Gramma and Grandpa love you always. We miss you. Maybe when you have a chance could you rattle all the chimes again for me.

“So it’s true, when all is said and done, grief is the price we pay for love.” ― E.A. Bucchianeri

https://www.medicalnewstoday.com/articles/325000#heart-health

https://www.healthline.com/nutrition/benefits-of-broccoli

https://www.naturespath.com/en-us/blog/health-benefits-of-buckwheat/

Cancer Fighting Kitchen by Rebecca Katz and Mat Edelson

 

Short Story Rewrite from the prompt

It began as a little girl’s wish to have a magical place of her own. She prayed fervently every night, but nothing changed. She simply stopped believing in magic. Who needs magical wishes.
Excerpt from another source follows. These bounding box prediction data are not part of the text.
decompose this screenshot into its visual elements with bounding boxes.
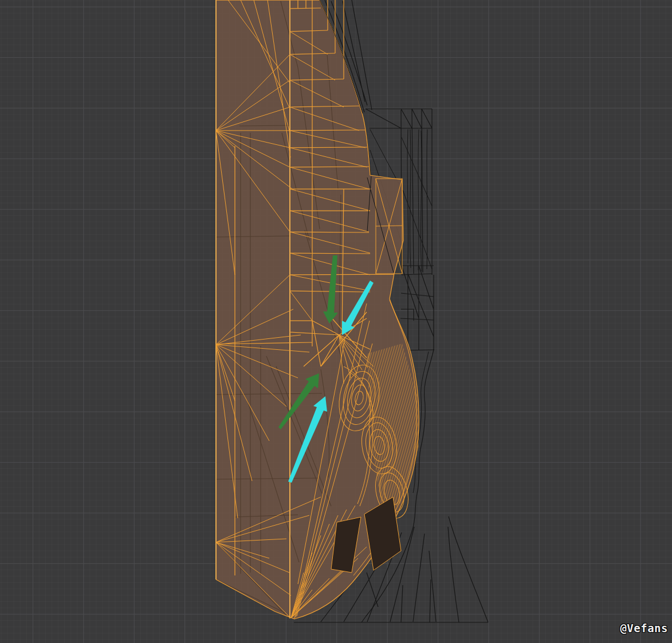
selected-mesh[interactable] [216,0,419,619]
viewport-canvas[interactable]: @Vefans [0,0,672,643]
viewport-scene [0,0,672,643]
watermark: @Vefans [620,622,668,634]
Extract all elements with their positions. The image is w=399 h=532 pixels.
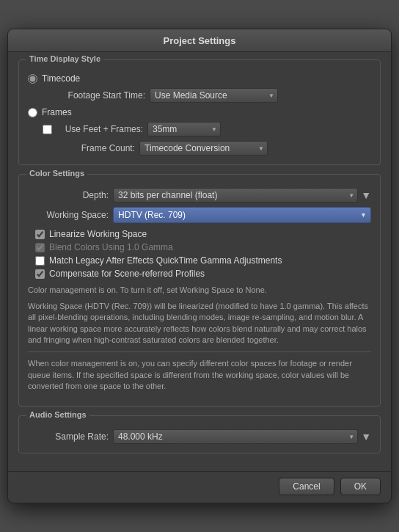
- time-display-label: Time Display Style: [26, 54, 103, 63]
- depth-select-wrapper: 32 bits per channel (float): [113, 188, 358, 203]
- color-settings-section: Color Settings Depth: 32 bits per channe…: [18, 174, 381, 406]
- blend-row: Blend Colors Using 1.0 Gamma: [28, 242, 371, 252]
- frames-radio[interactable]: [28, 108, 37, 117]
- sample-rate-row: Sample Rate: 48.000 kHz ▼: [28, 429, 371, 444]
- depth-label: Depth:: [28, 190, 109, 200]
- use-feet-row: Use Feet + Frames: 35mm: [28, 122, 371, 136]
- audio-settings-section: Audio Settings Sample Rate: 48.000 kHz ▼: [18, 415, 381, 453]
- frame-count-row: Frame Count: Timecode Conversion: [43, 141, 371, 156]
- footage-start-select-wrapper: Use Media Source: [150, 88, 278, 103]
- time-display-content: Timecode Footage Start Time: Use Media S…: [28, 70, 371, 156]
- frames-row: Frames: [28, 107, 371, 117]
- color-settings-content: Depth: 32 bits per channel (float) ▼ Wor…: [28, 185, 371, 392]
- frames-label: Frames: [42, 107, 72, 117]
- compensate-checkbox[interactable]: [35, 269, 45, 279]
- frame-count-select[interactable]: Timecode Conversion: [139, 141, 268, 156]
- depth-select[interactable]: 32 bits per channel (float): [113, 188, 358, 203]
- dialog-footer: Cancel OK: [8, 471, 391, 503]
- blend-checkbox[interactable]: [35, 243, 45, 252]
- footage-start-label: Footage Start Time:: [43, 90, 145, 101]
- working-space-select-wrapper: HDTV (Rec. 709) ▼: [113, 207, 371, 223]
- depth-dropdown-icon: ▼: [361, 189, 371, 201]
- linearize-row: Linearize Working Space: [28, 229, 371, 239]
- match-legacy-label: Match Legacy After Effects QuickTime Gam…: [49, 255, 282, 266]
- linearize-label: Linearize Working Space: [49, 229, 147, 239]
- footage-start-select[interactable]: Use Media Source: [150, 88, 278, 103]
- sample-rate-dropdown-icon: ▼: [361, 431, 371, 442]
- compensate-row: Compensate for Scene-referred Profiles: [28, 269, 371, 279]
- sample-rate-select-wrapper: 48.000 kHz: [113, 429, 358, 444]
- use-feet-select-wrapper: 35mm: [147, 122, 221, 136]
- dialog-content: Time Display Style Timecode Footage Star…: [8, 52, 391, 470]
- info-text-3: When color management is on, you can spe…: [28, 358, 371, 392]
- audio-settings-label: Audio Settings: [26, 410, 89, 419]
- footage-start-row: Footage Start Time: Use Media Source: [28, 88, 371, 103]
- use-feet-label: Use Feet + Frames:: [55, 124, 143, 134]
- time-display-section: Time Display Style Timecode Footage Star…: [18, 59, 381, 165]
- color-divider: [28, 351, 371, 352]
- cancel-button[interactable]: Cancel: [279, 478, 334, 495]
- sample-rate-select[interactable]: 48.000 kHz: [113, 429, 358, 444]
- use-feet-checkbox[interactable]: [43, 125, 52, 134]
- linearize-checkbox[interactable]: [35, 230, 45, 239]
- blend-label: Blend Colors Using 1.0 Gamma: [49, 242, 173, 252]
- working-space-row: Working Space: HDTV (Rec. 709) ▼: [28, 207, 371, 223]
- use-feet-select[interactable]: 35mm: [147, 122, 221, 136]
- audio-settings-content: Sample Rate: 48.000 kHz ▼: [28, 426, 371, 444]
- dialog-title: Project Settings: [8, 29, 391, 52]
- info-text-1: Color management is on. To turn it off, …: [28, 285, 371, 296]
- ok-button[interactable]: OK: [340, 478, 381, 495]
- color-settings-label: Color Settings: [26, 169, 87, 178]
- match-legacy-checkbox[interactable]: [35, 256, 45, 266]
- frame-count-label: Frame Count:: [57, 143, 135, 153]
- timecode-row: Timecode: [28, 73, 371, 84]
- working-space-select[interactable]: HDTV (Rec. 709): [113, 207, 371, 223]
- timecode-label: Timecode: [42, 73, 80, 84]
- match-legacy-row: Match Legacy After Effects QuickTime Gam…: [28, 255, 371, 266]
- frame-count-select-wrapper: Timecode Conversion: [139, 141, 268, 156]
- project-settings-dialog: Project Settings Time Display Style Time…: [7, 29, 392, 503]
- depth-row: Depth: 32 bits per channel (float) ▼: [28, 188, 371, 203]
- sample-rate-label: Sample Rate:: [28, 431, 109, 442]
- working-space-label: Working Space:: [28, 210, 109, 220]
- timecode-radio[interactable]: [28, 74, 37, 84]
- title-text: Project Settings: [164, 35, 236, 46]
- compensate-label: Compensate for Scene-referred Profiles: [49, 269, 205, 279]
- info-text-2: Working Space (HDTV (Rec. 709)) will be …: [28, 301, 371, 346]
Time passed, and now she was lying on her death bed waiting. She knew better than to hope for it to come quickly.

Her granddaughter burst into the room. “Grandma, there’s something you have to see.”

“I’m so tired, child.”

“But Grandma, there’s an island. It wasn’t there yesterday, but it is today. Some people are saying it’s dark magic. How can it be dark with all the beautiful flowers in bloom?.”

“Yes, child.”

“Grandma, please come to the window. I know once you see the magical island, you’ll feel better.”

She wanted to lie here. She felt so tired, her time must be near. Yet, she didn’t want to disappoint her granddaughter. She tugged with her all her might to upright herself. It took a lot for her to stand, but she made it. She grasped the nightstand table top and then the rocker until she finally made it to the window.
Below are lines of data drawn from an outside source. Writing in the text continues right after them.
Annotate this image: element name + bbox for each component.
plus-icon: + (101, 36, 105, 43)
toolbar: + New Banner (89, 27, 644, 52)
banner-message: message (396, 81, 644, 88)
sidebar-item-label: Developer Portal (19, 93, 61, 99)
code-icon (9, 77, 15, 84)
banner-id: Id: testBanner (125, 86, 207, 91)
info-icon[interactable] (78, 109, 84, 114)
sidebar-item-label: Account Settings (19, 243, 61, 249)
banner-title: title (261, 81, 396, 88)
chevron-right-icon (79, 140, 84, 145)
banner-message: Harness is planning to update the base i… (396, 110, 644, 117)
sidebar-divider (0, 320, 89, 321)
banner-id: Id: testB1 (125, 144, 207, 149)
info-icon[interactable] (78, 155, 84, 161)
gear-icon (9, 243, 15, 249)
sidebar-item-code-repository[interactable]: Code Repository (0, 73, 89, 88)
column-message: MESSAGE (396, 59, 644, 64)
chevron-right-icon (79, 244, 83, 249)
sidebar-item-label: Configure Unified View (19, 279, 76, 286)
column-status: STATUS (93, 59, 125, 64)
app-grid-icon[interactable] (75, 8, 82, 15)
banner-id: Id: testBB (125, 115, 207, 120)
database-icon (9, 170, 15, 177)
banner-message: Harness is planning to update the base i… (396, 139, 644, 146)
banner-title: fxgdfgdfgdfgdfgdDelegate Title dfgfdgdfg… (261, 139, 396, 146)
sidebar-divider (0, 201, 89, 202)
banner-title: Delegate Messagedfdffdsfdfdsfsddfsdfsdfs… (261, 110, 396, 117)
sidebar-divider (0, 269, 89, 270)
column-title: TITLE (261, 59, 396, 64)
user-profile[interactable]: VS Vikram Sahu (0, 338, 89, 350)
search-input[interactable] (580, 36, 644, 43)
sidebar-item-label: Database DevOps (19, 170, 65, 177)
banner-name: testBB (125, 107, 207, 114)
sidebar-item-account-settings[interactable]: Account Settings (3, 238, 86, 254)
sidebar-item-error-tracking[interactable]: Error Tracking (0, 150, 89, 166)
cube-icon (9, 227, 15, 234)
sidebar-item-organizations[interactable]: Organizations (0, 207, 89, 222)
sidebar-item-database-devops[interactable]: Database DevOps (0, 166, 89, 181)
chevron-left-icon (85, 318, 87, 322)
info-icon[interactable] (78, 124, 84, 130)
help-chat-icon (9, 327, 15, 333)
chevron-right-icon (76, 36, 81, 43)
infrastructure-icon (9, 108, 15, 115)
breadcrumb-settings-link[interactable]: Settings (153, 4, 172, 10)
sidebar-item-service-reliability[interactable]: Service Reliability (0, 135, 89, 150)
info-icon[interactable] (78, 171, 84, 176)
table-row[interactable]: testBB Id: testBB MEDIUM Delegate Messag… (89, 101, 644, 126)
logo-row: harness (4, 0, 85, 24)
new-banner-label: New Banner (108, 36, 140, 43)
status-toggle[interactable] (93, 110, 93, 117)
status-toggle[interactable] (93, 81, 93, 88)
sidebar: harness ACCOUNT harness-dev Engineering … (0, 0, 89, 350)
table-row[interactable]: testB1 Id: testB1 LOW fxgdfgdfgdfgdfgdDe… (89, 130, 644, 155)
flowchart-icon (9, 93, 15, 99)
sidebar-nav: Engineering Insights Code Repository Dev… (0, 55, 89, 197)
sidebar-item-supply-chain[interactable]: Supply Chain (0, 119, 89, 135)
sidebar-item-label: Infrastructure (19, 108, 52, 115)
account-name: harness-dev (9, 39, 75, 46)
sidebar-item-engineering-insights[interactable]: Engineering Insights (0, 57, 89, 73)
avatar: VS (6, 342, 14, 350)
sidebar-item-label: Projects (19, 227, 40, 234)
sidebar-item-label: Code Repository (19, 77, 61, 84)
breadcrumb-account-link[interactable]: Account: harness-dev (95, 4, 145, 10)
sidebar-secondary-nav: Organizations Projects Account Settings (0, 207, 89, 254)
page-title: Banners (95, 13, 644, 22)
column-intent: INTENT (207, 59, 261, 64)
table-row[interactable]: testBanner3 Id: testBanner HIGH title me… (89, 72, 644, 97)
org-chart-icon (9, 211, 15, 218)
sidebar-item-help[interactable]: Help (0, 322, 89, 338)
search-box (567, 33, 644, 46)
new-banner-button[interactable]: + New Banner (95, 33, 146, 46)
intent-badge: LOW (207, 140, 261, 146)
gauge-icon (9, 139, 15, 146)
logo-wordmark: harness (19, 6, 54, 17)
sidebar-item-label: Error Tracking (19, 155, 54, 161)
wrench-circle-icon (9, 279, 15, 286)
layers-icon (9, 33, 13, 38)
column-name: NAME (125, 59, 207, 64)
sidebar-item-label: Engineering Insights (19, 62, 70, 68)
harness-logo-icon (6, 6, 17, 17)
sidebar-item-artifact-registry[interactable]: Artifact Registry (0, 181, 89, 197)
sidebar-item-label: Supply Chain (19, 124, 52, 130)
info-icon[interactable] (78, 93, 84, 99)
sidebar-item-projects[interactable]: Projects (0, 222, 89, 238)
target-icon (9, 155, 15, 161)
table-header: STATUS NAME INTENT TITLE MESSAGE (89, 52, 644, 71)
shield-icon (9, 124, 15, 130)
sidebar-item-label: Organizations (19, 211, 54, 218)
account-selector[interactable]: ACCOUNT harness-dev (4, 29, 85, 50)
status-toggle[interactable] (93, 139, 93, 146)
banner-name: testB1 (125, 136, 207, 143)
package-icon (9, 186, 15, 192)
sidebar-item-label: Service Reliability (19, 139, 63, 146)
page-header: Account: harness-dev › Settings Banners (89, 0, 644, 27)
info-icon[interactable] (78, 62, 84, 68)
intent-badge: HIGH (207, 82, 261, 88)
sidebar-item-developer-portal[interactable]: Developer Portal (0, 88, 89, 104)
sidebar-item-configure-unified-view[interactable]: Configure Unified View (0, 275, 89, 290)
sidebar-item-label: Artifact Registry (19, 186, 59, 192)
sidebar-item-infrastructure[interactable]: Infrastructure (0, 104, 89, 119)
The sky didn’t have cloud anywhere to see.. The ocean looked ebony more than blue to her old eyes. She vaguely recalled a sailor’s warning when a sea looks deadly calm. She craned to see the bay.  There was an island with a rocky shoreline with lush green trees and flowers in every color under the rainbow. Were her eyes playing tricks on her?
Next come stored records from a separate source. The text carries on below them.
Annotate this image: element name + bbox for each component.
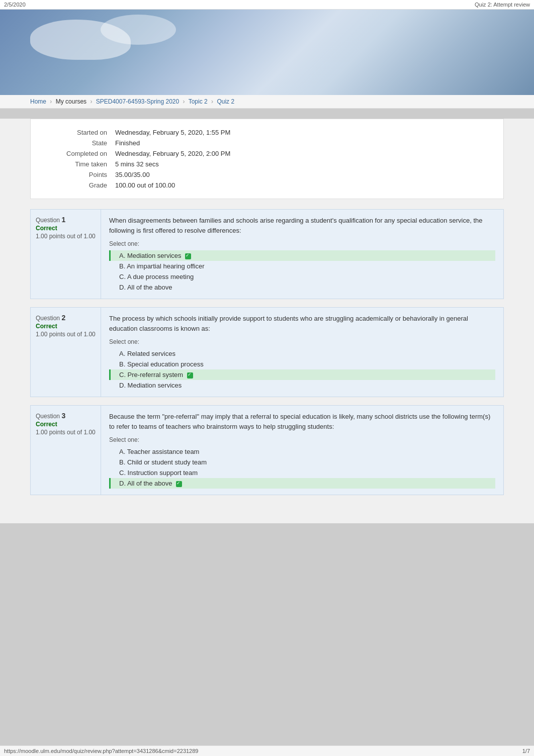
answer-option-2-0: A. Related services xyxy=(109,348,495,359)
breadcrumb-quiz[interactable]: Quiz 2 xyxy=(217,98,234,105)
question-label-1: Question xyxy=(36,217,61,224)
answer-list-2: A. Related servicesB. Special education … xyxy=(109,348,495,391)
select-label-1: Select one: xyxy=(109,240,495,247)
question-sidebar-3: Question 3 Correct 1.00 points out of 1.… xyxy=(31,406,101,495)
topbar-date: 2/5/2020 xyxy=(4,2,26,8)
completed-value: Wednesday, February 5, 2020, 2:00 PM xyxy=(111,148,493,159)
select-label-2: Select one: xyxy=(109,338,495,345)
question-points-2: 1.00 points out of 1.00 xyxy=(36,331,96,338)
completed-label: Completed on xyxy=(41,148,111,159)
select-label-3: Select one: xyxy=(109,436,495,443)
main-content: Started on Wednesday, February 5, 2020, … xyxy=(0,119,534,523)
questions-container: Question 1 Correct 1.00 points out of 1.… xyxy=(30,209,504,495)
started-label: Started on xyxy=(41,127,111,138)
answer-option-2-1: B. Special education process xyxy=(109,359,495,369)
grade-label: Grade xyxy=(41,180,111,191)
answer-list-1: A. Mediation services B. An impartial he… xyxy=(109,250,495,293)
summary-row-time: Time taken 5 mins 32 secs xyxy=(41,159,493,169)
summary-section: Started on Wednesday, February 5, 2020, … xyxy=(30,119,504,199)
breadcrumb-topic[interactable]: Topic 2 xyxy=(189,98,208,105)
question-text-2: The process by which schools initially p… xyxy=(109,314,495,333)
breadcrumb-course[interactable]: SPED4007-64593-Spring 2020 xyxy=(96,98,179,105)
question-number-1: 1 xyxy=(61,216,65,224)
answer-option-3-3: D. All of the above xyxy=(109,478,495,489)
question-status-2: Correct xyxy=(36,323,96,330)
started-value: Wednesday, February 5, 2020, 1:55 PM xyxy=(111,127,493,138)
answer-option-1-3: D. All of the above xyxy=(109,282,495,293)
question-points-3: 1.00 points out of 1.00 xyxy=(36,429,96,436)
answer-option-2-2: C. Pre-referral system xyxy=(109,369,495,380)
summary-table: Started on Wednesday, February 5, 2020, … xyxy=(41,127,493,191)
question-points-1: 1.00 points out of 1.00 xyxy=(36,233,96,240)
time-label: Time taken xyxy=(41,159,111,169)
breadcrumb: Home › My courses › SPED4007-64593-Sprin… xyxy=(0,95,534,109)
answer-list-3: A. Teacher assistance teamB. Child or st… xyxy=(109,446,495,489)
state-label: State xyxy=(41,138,111,148)
question-body-2: The process by which schools initially p… xyxy=(101,308,503,397)
breadcrumb-home[interactable]: Home xyxy=(30,98,46,105)
breadcrumb-mycourses: My courses xyxy=(56,98,86,105)
question-label-2: Question xyxy=(36,315,61,322)
question-status-3: Correct xyxy=(36,421,96,428)
summary-row-completed: Completed on Wednesday, February 5, 2020… xyxy=(41,148,493,159)
check-icon-3-3 xyxy=(176,481,182,487)
answer-option-1-2: C. A due process meeting xyxy=(109,271,495,282)
answer-option-1-1: B. An impartial hearing officer xyxy=(109,261,495,271)
header-image xyxy=(0,10,534,95)
question-status-1: Correct xyxy=(36,225,96,232)
summary-row-started: Started on Wednesday, February 5, 2020, … xyxy=(41,127,493,138)
summary-row-grade: Grade 100.00 out of 100.00 xyxy=(41,180,493,191)
check-icon-1-0 xyxy=(185,253,191,259)
question-body-3: Because the term "pre-referral" may impl… xyxy=(101,406,503,495)
answer-option-3-2: C. Instruction support team xyxy=(109,467,495,478)
question-text-3: Because the term "pre-referral" may impl… xyxy=(109,412,495,431)
answer-option-2-3: D. Mediation services xyxy=(109,380,495,391)
grade-value: 100.00 out of 100.00 xyxy=(111,180,493,191)
check-icon-2-2 xyxy=(187,372,193,379)
question-body-1: When disagreements between families and … xyxy=(101,210,503,299)
question-block-3: Question 3 Correct 1.00 points out of 1.… xyxy=(30,405,504,495)
answer-option-1-0: A. Mediation services xyxy=(109,250,495,261)
points-value: 35.00/35.00 xyxy=(111,169,493,180)
question-sidebar-2: Question 2 Correct 1.00 points out of 1.… xyxy=(31,308,101,397)
topbar-title: Quiz 2: Attempt review xyxy=(475,2,530,8)
question-block-2: Question 2 Correct 1.00 points out of 1.… xyxy=(30,307,504,397)
state-value: Finished xyxy=(111,138,493,148)
time-value: 5 mins 32 secs xyxy=(111,159,493,169)
top-bar: 2/5/2020 Quiz 2: Attempt review xyxy=(0,0,534,10)
points-label: Points xyxy=(41,169,111,180)
summary-row-points: Points 35.00/35.00 xyxy=(41,169,493,180)
question-block-1: Question 1 Correct 1.00 points out of 1.… xyxy=(30,209,504,299)
question-label-3: Question xyxy=(36,413,61,420)
question-number-2: 2 xyxy=(61,314,65,322)
question-text-1: When disagreements between families and … xyxy=(109,216,495,235)
answer-option-3-0: A. Teacher assistance team xyxy=(109,446,495,457)
question-number-3: 3 xyxy=(61,412,65,420)
answer-option-3-1: B. Child or student study team xyxy=(109,457,495,467)
summary-row-state: State Finished xyxy=(41,138,493,148)
question-sidebar-1: Question 1 Correct 1.00 points out of 1.… xyxy=(31,210,101,299)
“Megan, get your father, please.”

“Mom, what’s the matter?”

“Take me out to the island, son.”

“But, Mom, you’re not strong enough.”

“Charles, take me out to the island before its too late.”

Charles and Megan helped her down the stairs and across the yard. She looked like an old porcelain doll in the bright sunlight. They had to pause several times to let her catch her breath before moving on, but eventually, they made it to the pier.

“Hurry, my time is running out.”

He didn’t understand his mother’s urgency.  It had been a very long time since she had been focused on anything, let alone walk. He paddled the boat until they were deep enough to drop the motor down. He watched his mother staring straight ahead, holding Megan’s hand. The wind teased her silver strands free from the bun Megan had created for her Grandma.

“Charles, please bring the boat close enough for me to walk.”

“Give me a minute, Mom, to tie the boat off, and we’ll come with you.”

“No… No, I must go alone.”

Charles and Megan watched Grandma struggle to stand in the gentle waves.  Her frail body was hunched over her cane as she navigated to the shore.

“Dad, why can’t we go with her to help? I’m worried she’ll overdo.”

The sky darkened as they waited in the boat, He became worried. The sea became challenging in a little boat. He needed to get them back home safely. He called out to his mother, but she didn’t answer. He and Megan frantically searched for her.

Grandma was lying beside the mountain laurel. He noted the peaceful expression on her face and knew without checking, she was gone. He gently lifted his mother, surprised how little she weighed. All these years, she was a force to be reckoned with, yet at this moment, a feather weighed more.

He navigated his mom and daughter back to the mainland. The rain fiercely poured as they tied the boat to the pier. They scurried back to the house.

“Megan,  please get dry clothes. I’m going to place Grandma back on her favorite rose comforter until I can reach the coroner.”

Megan didn’t move. She waited patiently for her father to settle Grandma, then she combed her hair back in place before kissing her forehead. “I love you, Grandma.”
Megan glanced out her bedroom window. She screamed, “Dad, the island is gone.”

“What?” He ran outside.It had vanished just as Megan said, the dark sea stretched for miles with no land in sight.